Annabel Lee” by Edgar Allan Poe (1849)

“Annabel Lee” is by an accomplished and controversial figure in late 19th-century American poetics. Thayer himself admired Poe for his mastery of elegant rhythms and clever rhymes. This non-traditional ballad tells the story of the speaker’s doomed tragic love for the young Annabel Lee. While Ernest Lawrence Thayer uses the conventions of the ballad for tragicomic effect, Poe develops a far more somber, emotional storytelling tone that nevertheless teaches a simple lesson about how love is stronger than death.

John Henry” by Anonymous (late-19th century)

Thayer’s Casey, given his larger-than-life-presence, has become a central figure in American folk tales. “John Henry” is another such larger-than-life figure. Henry, a burly African American railroad worker, dies in his heroic challenge to a steel-driving machine designed to put workers out of work. Henry busts his heart to prove humanity’s dominance over machines. Like Casey, John Henry fails; but, because Casey fails in a meaningless baseball game and will live to play another game, unlike Casey, John Henry’s failure ennobles him.

The Cremation of Sam McGee” by Robert W. Service (1907)

Another fin-de-millennium ballad that enjoyed staggering popularity and also first appeared in a newspaper, Service’s epic ballad tells the story of a doomed miner so enthralled by the longshot possibility of finding gold in the wintry wasteland of the Yukon that he freezes to death. The poem uses the ballad genre, its meter and rhyme schemes, to connect with a middle-class readership. Like “Casey,” Service’s ballad teaches a critical lesson: the danger of greed.

Further Literary Resources

This Atlantic pop culture piece examines the impact of Thayer’s poem as a cautionary tale centered on how fan adoration can too easily inflate the egos of major sports figures.
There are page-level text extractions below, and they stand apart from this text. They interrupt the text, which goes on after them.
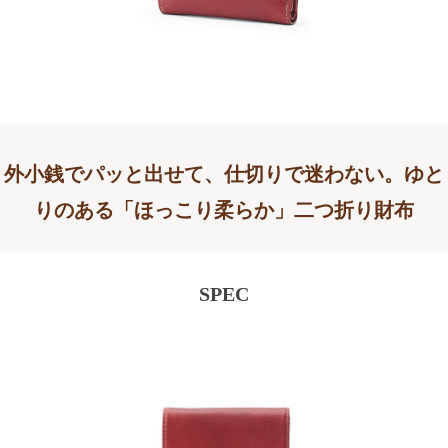
外小銭でパッと出せて、仕切りで迷わない。ゆと
りのある「ほっこり柔らか」二つ折り財布
SPEC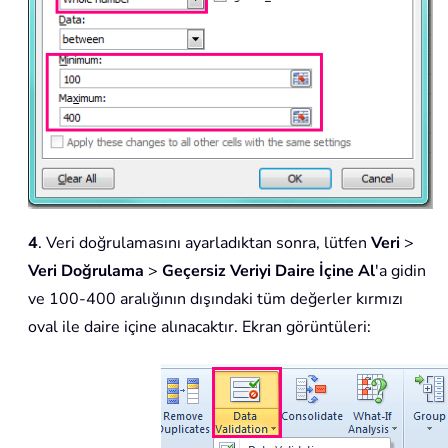
4
. Veri doğrulamasını ayarladıktan sonra, lütfen
Veri
>
Veri Doğrulama
>
Geçersiz Veriyi Daire İçine Al
'a gidin
ve 100-400 aralığının dışındaki tüm değerler kırmızı
oval ile daire içine alınacaktır. Ekran görüntüleri: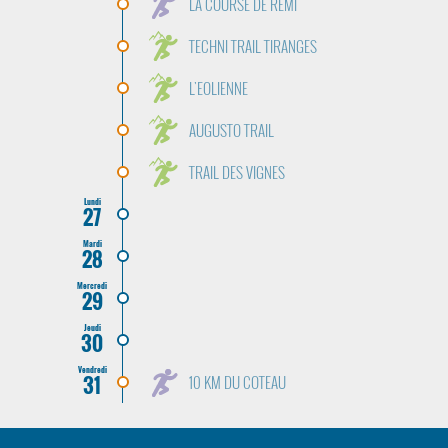
LA COURSE DE REMI
TECHNI TRAIL TIRANGES
L'EOLIENNE
AUGUSTO TRAIL
TRAIL DES VIGNES
Lundi
27
Mardi
28
Mercredi
29
Jeudi
30
Vendredi
31
10 KM DU COTEAU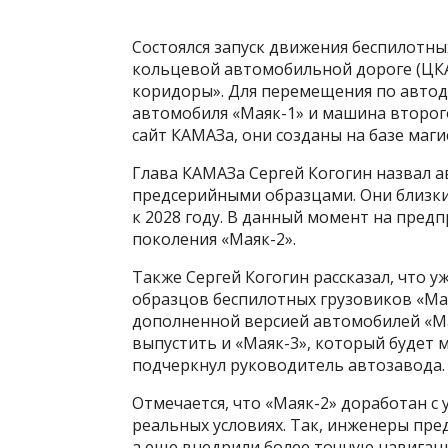
Состоялся запуск движения беспилотн
кольцевой автомобильной дороге (ЦКА
коридоры». Для перемещения по автод
автомобиля «Маяк-1» и машина второг
сайт КАМАЗа, они созданы на базе маги
Глава КАМАЗа Сергей Когогин назвал 
предсерийными образцами. Они близки
к 2028 году. В данный момент на пре
поколения «Маяк-2».
Также Сергей Когогин рассказал, что у
образцов беспилотных грузовиков «Мая
дополненной версией автомобилей «Мая
выпустить и «Маяк-3», который будет
подчеркнул руководитель автозавода.
Отмечается, что «Маяк-2» доработан с
реальных условиях. Так, инженеры пре
а еще внедрили более точную навигац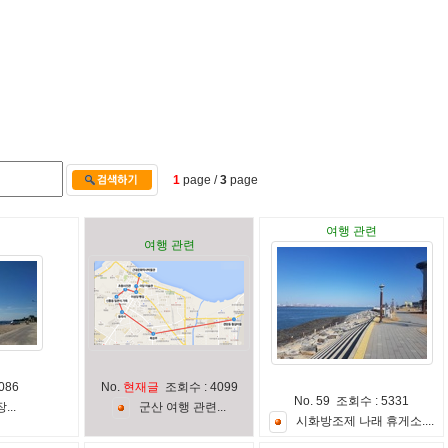
1
page /
3
page
여행 관련
여행 관련
086
No.
현재글
조회수 : 4099
No. 59 조회수 : 5331
장
.
.
.
군
산
여
행
관
련
.
.
.
시
화
방
조
제
나
래
휴
게
소
.
.
.
.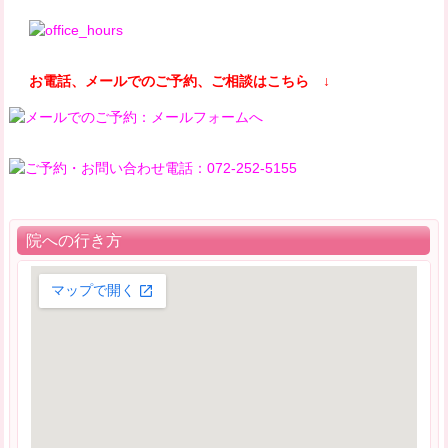
お電話、メールでのご予約、ご相談はこちら ↓
院への行き方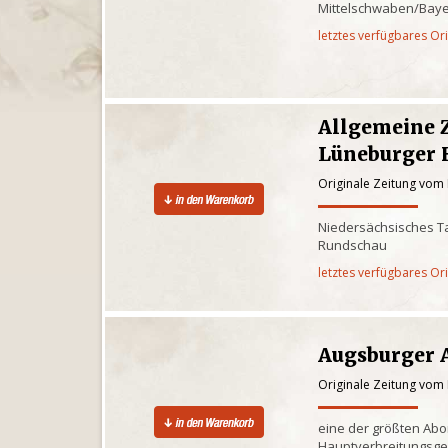
Mittelschwaben/Baye
letztes verfügbares Or
Allgemeine 
Lüneburger 
Originale Zeitung vom 
Niedersächsisches Ta
Rundschau
letztes verfügbares Or
Augsburger 
Originale Zeitung vom 
eine der größten Ab
Hauptverbreitungsge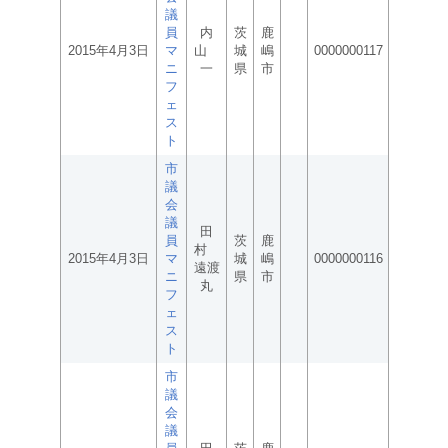
議
員
内
茨
鹿
2015年4月3日
マ
山
城
嶋
0000000117
ニ
一
県
市
フ
ェ
ス
ト
市
議
会
議
田
員
茨
鹿
村
2015年4月3日
マ
城
嶋
0000000116
遠渡
ニ
県
市
丸
フ
ェ
ス
ト
市
議
会
議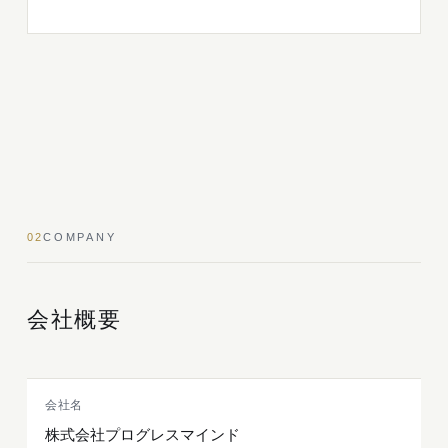
02
COMPANY
会社概要
会社名
株式会社プログレスマインド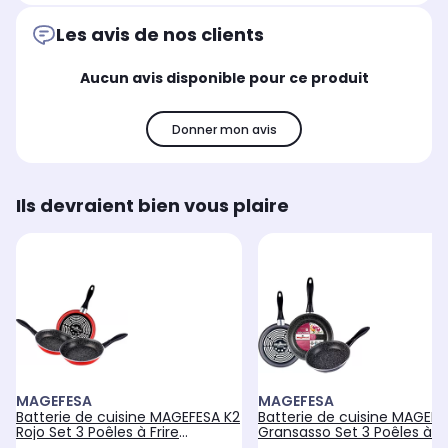
Les avis de nos clients
Aucun avis disponible pour ce produit
Donner mon avis
Ils devraient bien vous plaire
MAGEFESA
MAGEFESA
Batterie de cuisine MAGEFESA K2
Batterie de cuisine MAGEFE
Rojo Set 3 Poêles à Frire
Gransasso Set 3 Poêles à Fr
Induction
Induction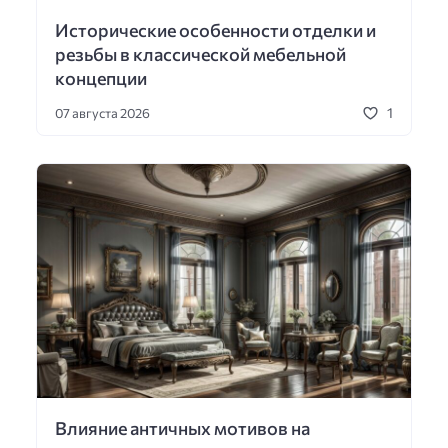
Исторические особенности отделки и
резьбы в классической мебельной
концепции
1
07 августа 2026
Влияние античных мотивов на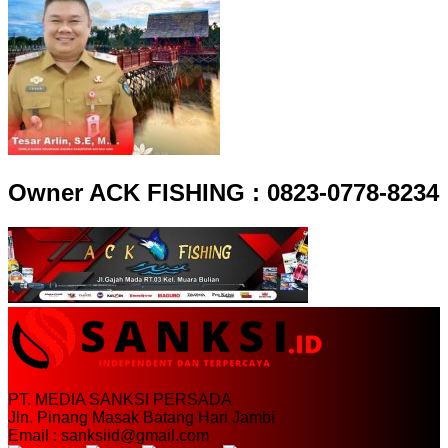
Owner ACK FISHING : 0823-0778-8234
PT. MEDIA SANKSI PERSADA
Jln. Pinang Masak Batang Hari Jambi
Email : sanksiid@gmail.com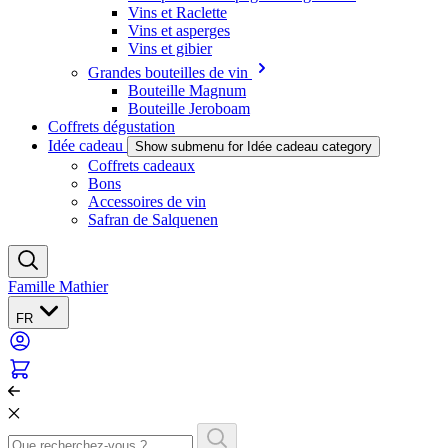
Vins et Raclette
Vins et asperges
Vins et gibier
Grandes bouteilles de vin
Bouteille Magnum
Bouteille Jeroboam
Coffrets dégustation
Idée cadeau
Show submenu for Idée cadeau category
Coffrets cadeaux
Bons
Accessoires de vin
Safran de Salquenen
Famille Mathier
FR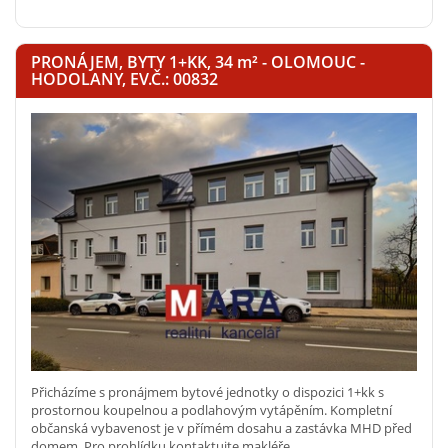
PRONÁJEM, BYTY 1+KK, 34
m²
- OLOMOUC -
HODOLANY, EV.Č.: 00832
Přicházíme s pronájmem bytové jednotky o dispozici 1+kk s
prostornou koupelnou a podlahovým vytápěním. Kompletní
občanská vybavenost je v přímém dosahu a zastávka MHD před
domem. Pro prohlídku kontaktujte makléře.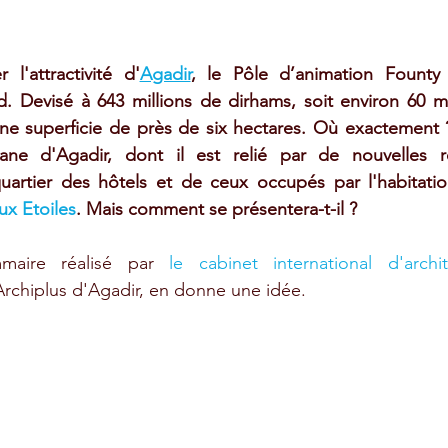
 l'attractivité d'
Agadir
, le Pôle d’animation Founty 
 Devisé à 643 millions de dirhams, soit environ 60 mill
une superficie de près de six hectares. Où exactement 
ane d'Agadir, dont il est relié par de nouvelles r
quartier des hôtels et de ceux occupés par l'habitatio
ux Etoiles
. Mais comment se présentera-t-il ?
mmaire réalisé par 
le cabinet international d'archi
Archiplus d'Agadir, en donne une idée.  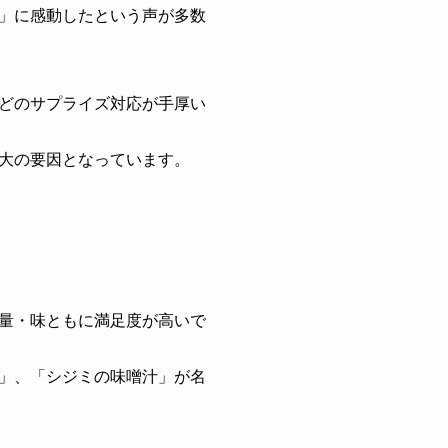
」に感動したという声が多数
どのサプライズ対応が手厚い
大の要因となっています。
量・味ともに満足度が高いで
」、「シジミの味噌汁」が名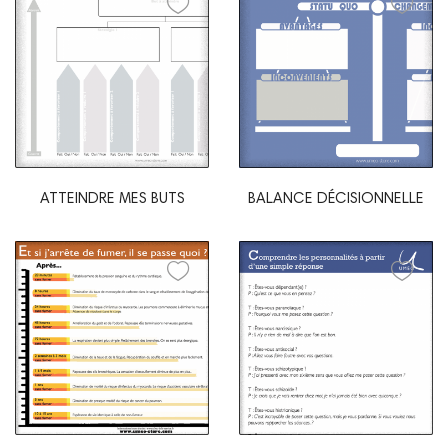
ATTEINDRE MES BUTS
BALANCE DÉCISIONNELLE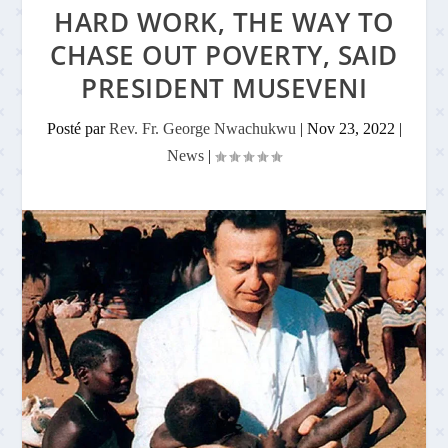
HARD WORK, THE WAY TO
CHASE OUT POVERTY, SAID
PRESIDENT MUSEVENI
Posté par
Rev. Fr. George Nwachukwu
|
Nov 23, 2022
|
News
|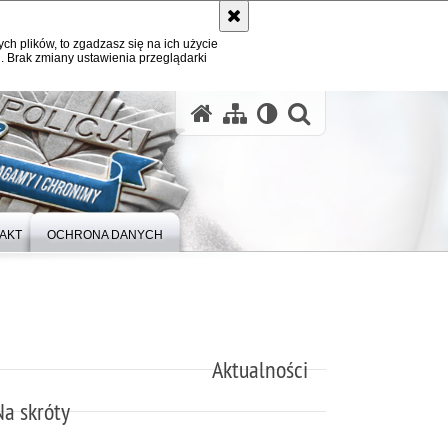
ych plików, to zgadzasz się na ich użycie
. Brak zmiany ustawienia przeglądarki
otwórz wysz
AKT
OCHRONA DANYCH
Aktualności
Na skróty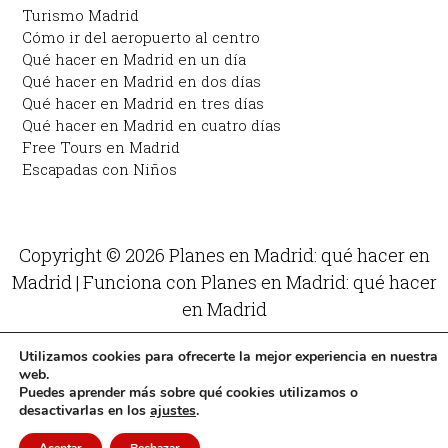
Turismo Madrid
Cómo ir del aeropuerto al centro
Qué hacer en Madrid en un día
Qué hacer en Madrid en dos días
Qué hacer en Madrid en tres días
Qué hacer en Madrid en cuatro días
Free Tours en Madrid
Escapadas con Niños
Copyright © 2026 Planes en Madrid: qué hacer en
Madrid | Funciona con Planes en Madrid: qué hacer
en Madrid
Utilizamos cookies para ofrecerte la mejor experiencia en nuestra
web.
Puedes aprender más sobre qué cookies utilizamos o
desactivarlas en los
ajustes
.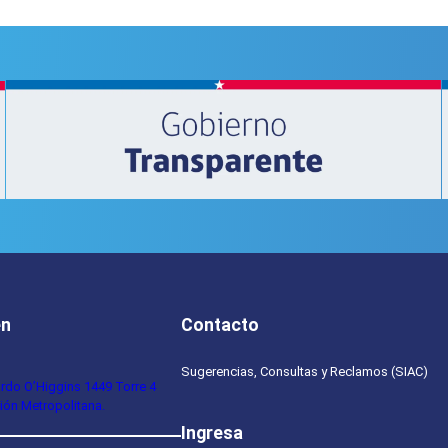
en
Contacto
Sugerencias, Consultas y Reclamos (SIAC)
ardo O’Higgins 1449 Torre 4
ión Metropolitana.
Ingresa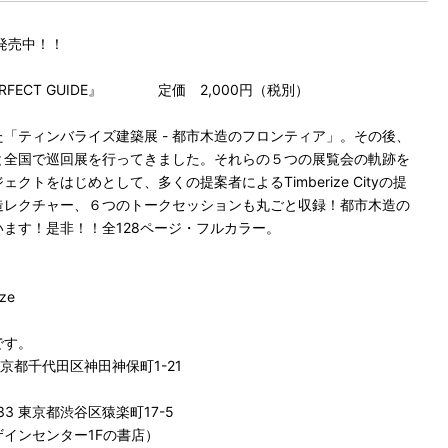
発売中！！
ON PERFECT GUIDE』 定価 2,000円（税別）
れた「ティンバライズ建築展 - 都市木造のフロンティア」。その後、
と全国で巡回展を行ってきました。それらの５つの展覧会の軌跡を
トをはじめとして、多くの提案者によるTimberize Cityの提
造レクチャー、６つのトークセッションも丸ごと収録！都市木造の
ます！是非！！全128ページ・フルカラー。
ze
です。
1 東京都千代田区神田神保町1-21
033 東京都渋谷区猿楽町17-5
インセンター1Fの書店）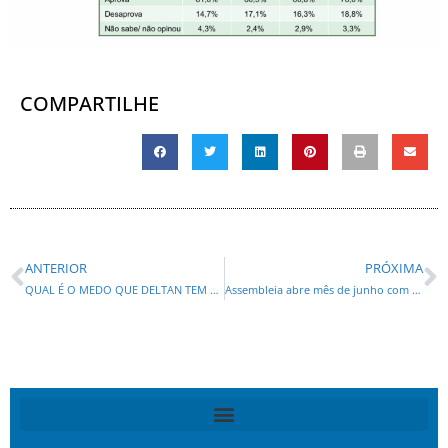
COMPARTILHE
ANTERIOR
PRÓXIMA
QUAL É O MEDO QUE DELTAN TEM DE PEDIR A DECLARAÇÃO DE ELEGIBILIDADE? PORQUE NÃO FAZ COMO JOCELITO!
Assembleia abre mês de junho com votações de projetos do Executivo, TJ e reconhecimento cultural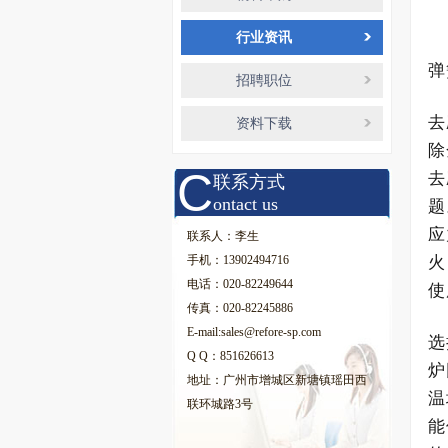
行业资讯
弹
招聘职位
去
资料下载
除
C
去
联系方式
ontact us
题
应
联系人：李生
火
手机：13902494716
电话：020-82249644
使
传真：020-82245886
E-mail:sales@refore-sp.com
选
Q Q：851626613
炉
地址：广州市增城区新塘镇瑶田西
温
联环城路3号
能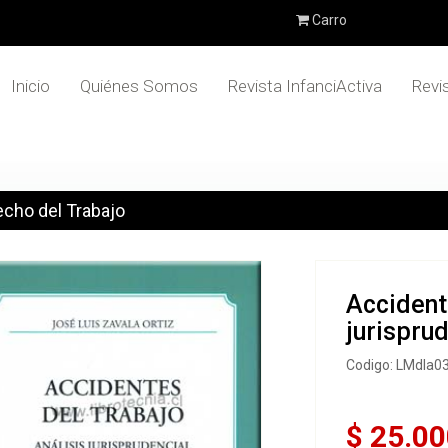
Carro
Inicio
Quiénes Somos
Revista InfanciActiva
Revi
cho del Trabajo
Accident
jurispru
Codigo: LMdla0
$ 25.00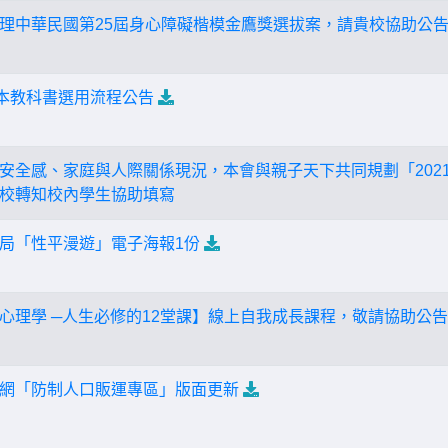
理中華民國第25屆身心障礙楷模金鷹獎選拔案，請貴校協助公
定本教科書選用流程公告
安全感、家庭與人際關係現況，本會與親子天下共同規劃「202
校轉知校內學生協助填寫
局「性平漫遊」電子海報1份
心理學 ─人生必修的12堂課】線上自我成長課程，敬請協助公
網「防制人口販運專區」版面更新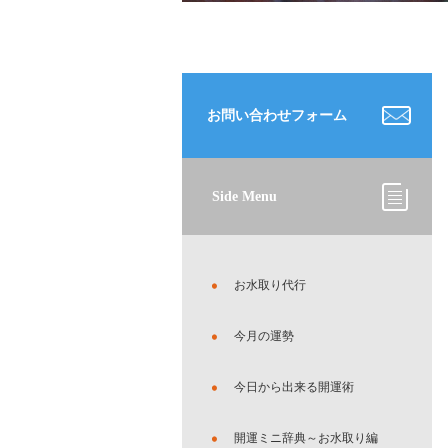
お問い合わせフォーム
Side Menu
お水取り代行
今月の運勢
今日から出来る開運術
開運ミニ辞典～お水取り編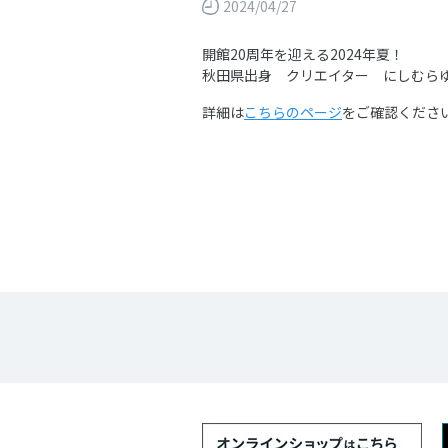
2024/04/27
開館20周年を迎える2024年夏！
秋田県出身 クリエイター にしむら
詳細は
こちらのページ
をご確認くださ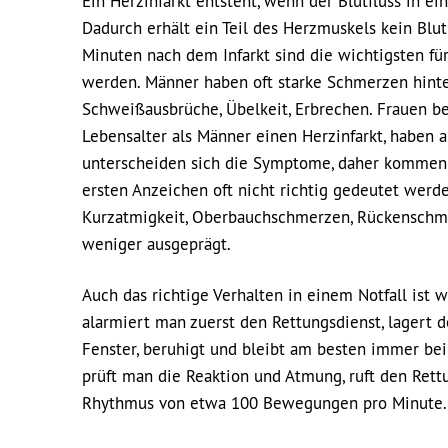
Ein Herzinfarkt entsteht, wenn der Blutfluss in 
Dadurch erhält ein Teil des Herzmuskels kein Blut
Minuten nach dem Infarkt sind die wichtigsten f
werden. Männer haben oft starke Schmerzen hinter
Schweißausbrüche, Übelkeit, Erbrechen. Frauen b
Lebensalter als Männer einen Herzinfarkt, haben 
unterscheiden sich die Symptome, daher kommen di
ersten Anzeichen oft nicht richtig gedeutet wer
Kurzatmigkeit, Oberbauchschmerzen, Rückenschmer
weniger ausgeprägt.
Auch das richtige Verhalten in einem Notfall ist wi
alarmiert man zuerst den Rettungsdienst, lagert
Fenster, beruhigt und bleibt am besten immer bei 
prüft man die Reaktion und Atmung, ruft den Ret
Rhythmus von etwa 100 Bewegungen pro Minute. Fal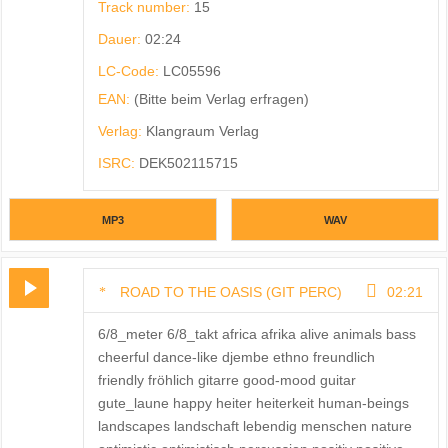
Track number:
15
Dauer:
02:24
LC-Code:
LC05596
EAN:
(Bitte beim Verlag erfragen)
Verlag:
Klangraum Verlag
ISRC:
DEK502115715
MP3
WAV
ROAD TO THE OASIS (GIT PERC)
02:21
6/8_meter 6/8_takt africa afrika alive animals bass
cheerful dance-like djembe ethno freundlich
friendly fröhlich gitarre good-mood guitar
gute_laune happy heiter heiterkeit human-beings
landscapes landschaft lebendig menschen nature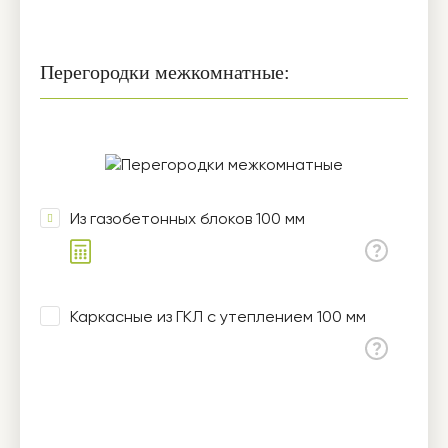
Перегородки межкомнатные:
Из газобетонных блоков 100 мм
Каркасные из ГКЛ с утеплением 100 мм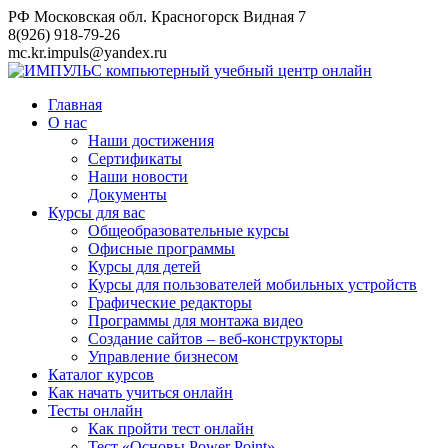
Перейти
РФ Московская обл. Красногорск Видная 7
к
8(926) 918-79-26
контенту
mc.kr.impuls@yandex.ru
Главная
О нас
Наши достижения
Сертификаты
Наши новости
Документы
Курсы для вас
Общеобразовательные курсы
Офисные программы
Курсы для детей
Курсы для пользователей мобильных устройств
Графические редакторы
Программы для монтажа видео
Создание сайтов – веб-конструкторы
Управление бизнесом
Каталог курсов
Как начать учиться онлайн
Тесты онлайн
Как пройти тест онлайн
Тест «Основы Power Point»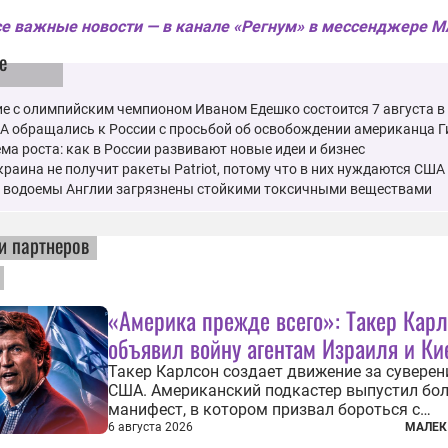
е важные новости — в канале «Регнум» в мессенджере 
е
е с олимпийским чемпионом Иваном Едешко состоится 7 августа в
А обращались к России с просьбой об освобождении американца 
ма роста: как в России развивают новые идеи и бизнес
краина не получит ракеты Patriot, потому что в них нуждаются США
е водоемы Англии загрязнены стойкими токсичными веществами
и партнеров
«Америка прежде всего»: Такер Кар
объявил войну агентам Израиля и Ки
Такер Карлсон создает движение за сувере
США. Американский подкастер выпустил бо
манифест, в котором призвал бороться с
иностранным влиянием в Штатах, в первую 
6 августа 2026
МАЛЕК
имея в виду Израиль. А также прекратить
The article takes a hard look at the psychology of fan worship and the dynamics of making ballplayers into larger-than-life figures as a problem facing organized sports in ways that Thayer could never have imagined.

Casey at the Bat” by Martin Gardner (1967)

The piece, written for American Heritage, by one of the era’s most popular and widely read essayists, reviews the history of the poem and the life of Thayer. The article includes an overview of Thayer’s background in philosophy and his own relationship to sports not as a player but as an early pop culture psychologist. The essay includes the long history of recordings of the poem and its impact on both radio and film.

Where Baseball Literature Begins” by Glenn Stout (1988)

The article was commissioned by Major League Baseball as part of a special ceremony at the Hall of Fame in Cooperstown, Pennsylvania, to mark the centennial of the poem. It summarizes the cultural position of Thayer’s poem as the landmark first poem about baseball that, in turn, helped elevate the game to its status as the national pastime. By invoking the tone and diction of classical tragedy, Thayer created about a baseball player a larger-than-life mystique that has since become routine as every generation elevates long ball hitters, despite their frailties and moral flaws, to the status of modern gods.

Listen to the Poem

Because the poem has been interpreted as high tragedy and as hilarious comedy, the best way to approach the poem is to listen to two radically different readings, both available on YouTube. The first, part of the Smithsonian collection of landmark American pop culture recordings, dates to 1922. Broadway comic icon DeWitt Hopper, who made a career reciting the poem to packed theaters on Broadway, delivers a rollicking mock-comic reading.

Another interpretation, recorded in 2012, features James Earl Jones, known for his deep distinctive voice—most famously the voice of Darth Vader. Jones delivers a tragic reading that, accompanied by era music, creates about Casey and his strike out a sense of grandeur.